--- Working data Enclosed Below ---
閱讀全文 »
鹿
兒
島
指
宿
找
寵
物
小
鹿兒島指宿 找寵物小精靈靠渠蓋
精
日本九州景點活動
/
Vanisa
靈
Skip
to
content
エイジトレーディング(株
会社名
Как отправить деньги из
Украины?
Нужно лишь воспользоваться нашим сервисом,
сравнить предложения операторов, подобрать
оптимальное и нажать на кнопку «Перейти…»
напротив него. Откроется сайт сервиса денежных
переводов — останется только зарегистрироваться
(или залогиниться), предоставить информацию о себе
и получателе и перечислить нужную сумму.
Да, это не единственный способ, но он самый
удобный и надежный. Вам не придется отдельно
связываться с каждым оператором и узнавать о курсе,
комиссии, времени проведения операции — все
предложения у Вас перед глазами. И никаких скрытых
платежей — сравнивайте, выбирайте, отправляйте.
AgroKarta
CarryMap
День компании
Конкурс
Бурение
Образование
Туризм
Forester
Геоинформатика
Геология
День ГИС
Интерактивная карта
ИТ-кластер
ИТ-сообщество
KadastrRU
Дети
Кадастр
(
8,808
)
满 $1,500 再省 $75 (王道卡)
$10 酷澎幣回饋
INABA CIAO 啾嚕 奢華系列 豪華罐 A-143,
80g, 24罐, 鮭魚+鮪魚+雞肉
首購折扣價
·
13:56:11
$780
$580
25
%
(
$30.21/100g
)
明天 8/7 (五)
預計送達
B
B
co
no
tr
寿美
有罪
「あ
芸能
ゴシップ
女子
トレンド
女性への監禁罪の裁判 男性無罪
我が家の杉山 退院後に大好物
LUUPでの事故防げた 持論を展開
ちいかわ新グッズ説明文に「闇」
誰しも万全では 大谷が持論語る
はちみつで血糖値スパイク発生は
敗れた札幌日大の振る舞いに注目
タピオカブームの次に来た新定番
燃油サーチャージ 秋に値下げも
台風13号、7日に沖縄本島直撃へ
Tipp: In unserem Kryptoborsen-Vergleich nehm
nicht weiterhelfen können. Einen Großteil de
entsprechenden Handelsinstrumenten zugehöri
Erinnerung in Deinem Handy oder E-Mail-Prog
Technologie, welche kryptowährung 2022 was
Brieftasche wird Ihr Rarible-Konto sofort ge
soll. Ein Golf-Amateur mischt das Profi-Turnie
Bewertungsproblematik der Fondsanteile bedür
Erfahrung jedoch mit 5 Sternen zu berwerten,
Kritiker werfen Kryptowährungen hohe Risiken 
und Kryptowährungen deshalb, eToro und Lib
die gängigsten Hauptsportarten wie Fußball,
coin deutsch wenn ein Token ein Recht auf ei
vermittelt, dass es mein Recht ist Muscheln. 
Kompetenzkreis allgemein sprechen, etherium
--- End of Enclosed Working data ---
### Your goal
Which lines of the entries above contain the word "предложения"? Copy each of them.

### Exercise output
сравнить предложения операторов, подобрать
предложения у Вас перед глазами. И никаких скрытых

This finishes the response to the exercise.